兴宁二年,他的妻子郗璿去世。郗璿也是个懂书法的人,以前常陪他在灯下练字,他写累了,她就递一杯热茶,帮他把墨磨好。妻子走后,他很久没动笔,案头的砚台蒙了一层灰。有一天,他整理妻子的遗物,发现一个布包,里面裹着他早年写的《姨母帖》草稿,上面还有妻子用红笔改的痕迹。他拿起笔,蘸了墨,在草稿的背面写了起来,写的是对妻子的思念,字里带着颤抖,墨汁好几次都滴在了纸上。那篇字后来被称为《丧乱帖》,每一笔都藏着撕心裂肺的痛,后人看了,都忍不住落泪。
太和元年,他已经五十八岁,手指开始有些不听使唤,但还是每天坚持练字。有一次,他写《快雪时晴帖》,写到“力不次”时,笔掉在了纸上,墨晕开一大片。他叹了口气,想把纸揉了,却又停住了——他忽然觉得,这晕开的墨,就像人生里的遗憾,虽然不完美,却也是真的。后来这篇《快雪时晴帖》成了他晚年的代表作,乾隆皇帝见了,在上面盖了几十个章,可懂的人都知道,最动人的,还是那处晕开的墨痕。

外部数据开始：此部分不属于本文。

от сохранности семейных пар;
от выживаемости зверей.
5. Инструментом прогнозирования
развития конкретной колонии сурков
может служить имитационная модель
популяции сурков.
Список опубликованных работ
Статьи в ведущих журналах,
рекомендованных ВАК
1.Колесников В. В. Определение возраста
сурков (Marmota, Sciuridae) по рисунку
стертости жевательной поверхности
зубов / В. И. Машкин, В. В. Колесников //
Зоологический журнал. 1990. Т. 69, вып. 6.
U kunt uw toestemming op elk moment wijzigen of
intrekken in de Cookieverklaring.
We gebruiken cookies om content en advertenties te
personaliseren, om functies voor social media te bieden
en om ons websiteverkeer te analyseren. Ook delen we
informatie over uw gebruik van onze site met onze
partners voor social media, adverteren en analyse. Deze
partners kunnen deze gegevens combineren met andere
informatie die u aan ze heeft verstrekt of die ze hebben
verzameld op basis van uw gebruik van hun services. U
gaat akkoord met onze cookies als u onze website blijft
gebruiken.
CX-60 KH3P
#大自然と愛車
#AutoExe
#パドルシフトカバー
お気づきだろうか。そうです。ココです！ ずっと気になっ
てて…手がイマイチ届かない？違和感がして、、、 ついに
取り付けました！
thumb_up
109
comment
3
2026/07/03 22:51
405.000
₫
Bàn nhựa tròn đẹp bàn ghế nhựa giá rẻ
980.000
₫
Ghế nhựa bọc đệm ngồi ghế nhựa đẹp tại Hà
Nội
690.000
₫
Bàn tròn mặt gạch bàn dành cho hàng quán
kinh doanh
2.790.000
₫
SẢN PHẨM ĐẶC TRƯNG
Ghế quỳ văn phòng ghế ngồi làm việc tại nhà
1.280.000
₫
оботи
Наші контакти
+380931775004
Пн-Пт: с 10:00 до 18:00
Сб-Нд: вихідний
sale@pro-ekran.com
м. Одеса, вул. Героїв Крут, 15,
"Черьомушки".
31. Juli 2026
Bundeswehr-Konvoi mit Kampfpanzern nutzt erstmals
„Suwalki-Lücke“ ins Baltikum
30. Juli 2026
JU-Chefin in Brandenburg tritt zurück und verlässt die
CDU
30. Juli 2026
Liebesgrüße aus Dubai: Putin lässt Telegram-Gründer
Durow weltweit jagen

太元四年,王羲之病重。他把子孙叫到床前,指着案头的一个木盒说:“这里面是《兰亭集序》的真迹,我走后,你们把它给我陪葬,别让它落在俗人手里。”子孙们哭着答应了。临终前,他还想再握一次笔,可手指已经动不了了,只能看着案头的砚台,眼里满是不舍。他一辈子与笔墨为伴,把心事、风骨、温柔都藏在了字里,最后也想带着这份执念,去往另一个世界。
他走后,《兰亭集序》的真迹随着他的墓一起埋进了土里,后来唐太宗李世民为了得到真迹,派人盗掘了他的墓,可真迹从此就没了下落,只留下了褚遂良、虞世南等人的摹本。有人说真迹被李世民带进了昭陵,有人说早就毁了,可不管怎样,《兰亭集序》里的那些字,那些藏在墨痕里的心事,却一直流传了下来。
如今,我们在博物馆里看到《兰亭集序》的摹本,指尖划过冰冷的玻璃,仿佛还能摸到东晋那年的春风,摸到王羲之握笔时指节的温度。有人练《兰亭》是为了书法考级,有人是为了修身养性,可不管为什么,当我们写下“之”字时,总会想起那个在兰亭边写下“死生亦大矣”的人,想起他对山水的爱,对百姓的温柔,对笔墨的执着。
其实,我们每个人的人生,都是一幅未完成的书法。有时笔锋顺畅,像《兰亭集序》里的“风”字,轻盈自在;有时笔锋滞涩,像《丧乱帖》里的“痛”字,沉重难写。但就像王羲之那样,不管遇到什么,只要心里还有热爱,还有不肯放弃的执念,笔下的字就会有筋骨,人生就会有温度。墨会干,纸会黄,可那些藏在笔墨里的风骨,那些对生活的温柔,却会像会稽山的溪水一样,流进千年的时光里,也流进我们每个人的心里。